Required action:
For every line in the data below that contains "Investors", copy the line.
Data records Start Marker
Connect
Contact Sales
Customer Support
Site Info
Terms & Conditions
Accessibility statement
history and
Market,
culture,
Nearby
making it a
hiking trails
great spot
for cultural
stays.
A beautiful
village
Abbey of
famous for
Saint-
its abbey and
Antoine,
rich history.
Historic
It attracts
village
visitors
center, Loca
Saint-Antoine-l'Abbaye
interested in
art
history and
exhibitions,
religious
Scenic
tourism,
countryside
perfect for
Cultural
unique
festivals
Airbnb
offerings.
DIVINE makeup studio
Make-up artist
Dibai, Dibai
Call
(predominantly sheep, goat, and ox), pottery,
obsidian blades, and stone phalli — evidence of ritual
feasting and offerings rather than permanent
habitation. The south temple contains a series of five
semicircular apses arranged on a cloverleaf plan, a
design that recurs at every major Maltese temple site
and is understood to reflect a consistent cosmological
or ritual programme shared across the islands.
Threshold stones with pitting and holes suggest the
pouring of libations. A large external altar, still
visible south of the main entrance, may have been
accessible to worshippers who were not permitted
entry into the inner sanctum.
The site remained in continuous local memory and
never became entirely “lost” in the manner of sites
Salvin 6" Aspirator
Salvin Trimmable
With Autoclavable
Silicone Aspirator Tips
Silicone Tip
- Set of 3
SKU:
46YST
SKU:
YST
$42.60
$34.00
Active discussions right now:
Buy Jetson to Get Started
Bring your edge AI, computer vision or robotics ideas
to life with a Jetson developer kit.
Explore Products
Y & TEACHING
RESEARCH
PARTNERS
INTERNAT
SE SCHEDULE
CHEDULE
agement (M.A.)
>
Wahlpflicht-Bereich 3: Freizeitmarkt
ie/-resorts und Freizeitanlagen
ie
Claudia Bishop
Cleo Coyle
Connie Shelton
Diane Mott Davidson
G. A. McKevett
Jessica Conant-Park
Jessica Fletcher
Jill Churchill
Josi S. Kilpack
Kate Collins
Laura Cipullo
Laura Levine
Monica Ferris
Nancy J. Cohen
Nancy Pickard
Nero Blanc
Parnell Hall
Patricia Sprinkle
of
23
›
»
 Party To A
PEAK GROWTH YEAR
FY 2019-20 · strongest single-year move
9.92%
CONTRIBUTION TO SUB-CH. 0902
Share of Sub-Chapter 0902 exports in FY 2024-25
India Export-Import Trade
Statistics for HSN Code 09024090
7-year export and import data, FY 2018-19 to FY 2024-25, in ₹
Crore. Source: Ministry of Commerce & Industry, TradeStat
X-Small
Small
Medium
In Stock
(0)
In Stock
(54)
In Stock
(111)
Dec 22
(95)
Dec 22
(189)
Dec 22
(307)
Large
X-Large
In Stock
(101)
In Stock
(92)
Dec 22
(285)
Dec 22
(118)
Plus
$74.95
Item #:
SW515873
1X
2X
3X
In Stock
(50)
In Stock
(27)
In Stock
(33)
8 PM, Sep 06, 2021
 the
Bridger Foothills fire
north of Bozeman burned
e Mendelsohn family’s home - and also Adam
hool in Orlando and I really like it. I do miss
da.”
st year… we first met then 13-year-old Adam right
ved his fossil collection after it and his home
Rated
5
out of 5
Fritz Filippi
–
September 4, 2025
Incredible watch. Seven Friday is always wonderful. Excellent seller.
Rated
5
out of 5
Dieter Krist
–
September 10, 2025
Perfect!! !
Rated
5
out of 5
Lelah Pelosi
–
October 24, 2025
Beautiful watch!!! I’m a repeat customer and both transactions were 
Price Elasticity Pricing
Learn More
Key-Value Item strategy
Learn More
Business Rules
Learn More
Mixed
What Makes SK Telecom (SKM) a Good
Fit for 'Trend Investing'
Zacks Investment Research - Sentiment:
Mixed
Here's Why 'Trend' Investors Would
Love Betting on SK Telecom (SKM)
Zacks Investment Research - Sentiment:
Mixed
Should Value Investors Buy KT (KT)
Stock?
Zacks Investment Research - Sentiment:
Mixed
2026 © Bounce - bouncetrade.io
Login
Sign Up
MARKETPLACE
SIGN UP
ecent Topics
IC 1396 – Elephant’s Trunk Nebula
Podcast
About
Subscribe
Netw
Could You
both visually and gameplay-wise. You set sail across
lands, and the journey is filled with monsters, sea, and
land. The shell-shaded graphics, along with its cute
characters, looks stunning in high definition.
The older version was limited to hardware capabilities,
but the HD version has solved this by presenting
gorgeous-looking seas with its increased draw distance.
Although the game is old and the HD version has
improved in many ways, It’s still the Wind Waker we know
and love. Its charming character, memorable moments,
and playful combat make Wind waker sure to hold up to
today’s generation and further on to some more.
Data records End Marker
Task result:
Here's Why 'Trend' Investors Would
Should Value Investors Buy KT (KT)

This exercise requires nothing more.